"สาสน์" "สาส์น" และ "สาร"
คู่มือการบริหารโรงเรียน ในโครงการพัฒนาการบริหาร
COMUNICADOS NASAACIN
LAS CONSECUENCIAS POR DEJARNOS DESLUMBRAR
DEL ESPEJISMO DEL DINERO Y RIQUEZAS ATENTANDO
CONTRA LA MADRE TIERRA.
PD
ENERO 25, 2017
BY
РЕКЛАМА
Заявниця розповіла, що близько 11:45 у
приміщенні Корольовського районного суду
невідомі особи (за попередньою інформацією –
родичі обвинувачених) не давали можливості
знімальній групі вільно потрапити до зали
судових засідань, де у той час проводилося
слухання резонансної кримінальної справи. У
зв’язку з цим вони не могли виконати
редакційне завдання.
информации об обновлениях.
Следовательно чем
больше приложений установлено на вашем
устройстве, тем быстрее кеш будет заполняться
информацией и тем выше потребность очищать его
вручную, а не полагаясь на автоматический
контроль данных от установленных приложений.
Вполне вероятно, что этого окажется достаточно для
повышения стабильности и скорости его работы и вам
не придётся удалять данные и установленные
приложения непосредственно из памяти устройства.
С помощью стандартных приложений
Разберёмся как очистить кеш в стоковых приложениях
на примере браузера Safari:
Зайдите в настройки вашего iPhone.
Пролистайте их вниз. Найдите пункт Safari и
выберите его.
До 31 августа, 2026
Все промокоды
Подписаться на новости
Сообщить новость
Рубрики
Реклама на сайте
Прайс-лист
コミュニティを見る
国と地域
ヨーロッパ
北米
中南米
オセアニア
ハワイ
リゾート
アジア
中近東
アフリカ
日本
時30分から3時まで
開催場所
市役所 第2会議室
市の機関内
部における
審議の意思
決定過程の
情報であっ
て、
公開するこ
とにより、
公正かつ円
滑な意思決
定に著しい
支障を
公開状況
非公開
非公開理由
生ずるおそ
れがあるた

--

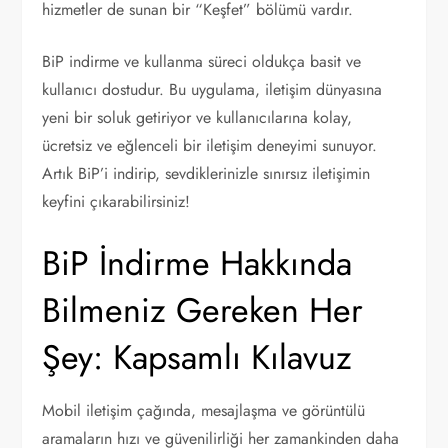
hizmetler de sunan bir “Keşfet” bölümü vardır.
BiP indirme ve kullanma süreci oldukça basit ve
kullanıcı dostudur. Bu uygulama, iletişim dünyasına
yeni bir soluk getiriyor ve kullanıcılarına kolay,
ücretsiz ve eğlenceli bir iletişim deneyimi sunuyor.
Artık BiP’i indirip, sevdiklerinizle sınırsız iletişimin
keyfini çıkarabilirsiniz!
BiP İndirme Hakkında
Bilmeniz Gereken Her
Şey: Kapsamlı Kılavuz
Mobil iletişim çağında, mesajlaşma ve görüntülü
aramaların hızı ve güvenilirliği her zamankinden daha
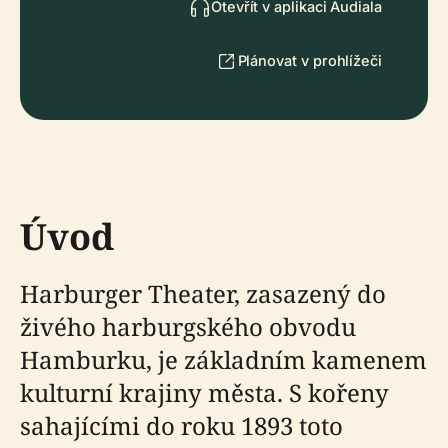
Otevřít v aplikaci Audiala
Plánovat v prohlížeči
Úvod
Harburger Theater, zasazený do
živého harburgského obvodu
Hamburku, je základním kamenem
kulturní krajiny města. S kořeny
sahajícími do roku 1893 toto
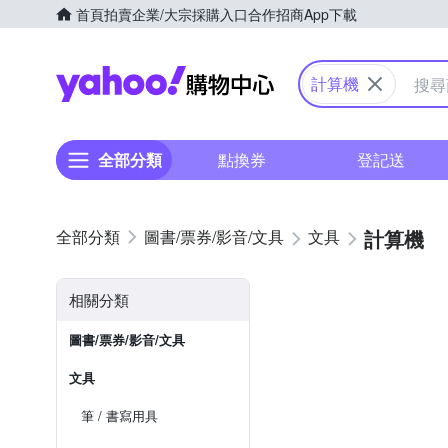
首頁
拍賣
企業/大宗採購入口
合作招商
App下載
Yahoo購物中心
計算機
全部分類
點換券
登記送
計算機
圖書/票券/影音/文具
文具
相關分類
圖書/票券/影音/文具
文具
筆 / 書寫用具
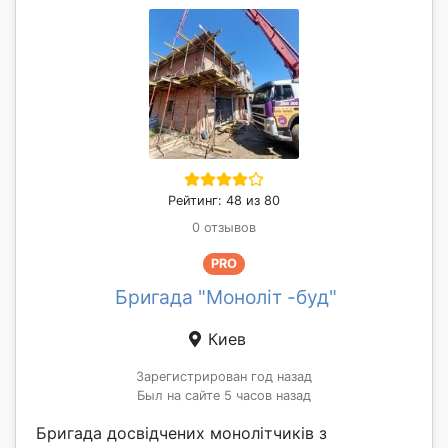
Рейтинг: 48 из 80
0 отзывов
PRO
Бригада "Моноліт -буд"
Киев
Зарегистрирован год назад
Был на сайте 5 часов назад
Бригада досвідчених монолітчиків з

* [WORK REQUEST]:
Pick out every line above that holds the word "Бригада" and copy it.

* [EXERCISE ANSWER]:
Бригада "Моноліт -буд"
Бригада досвідчених монолітчиків з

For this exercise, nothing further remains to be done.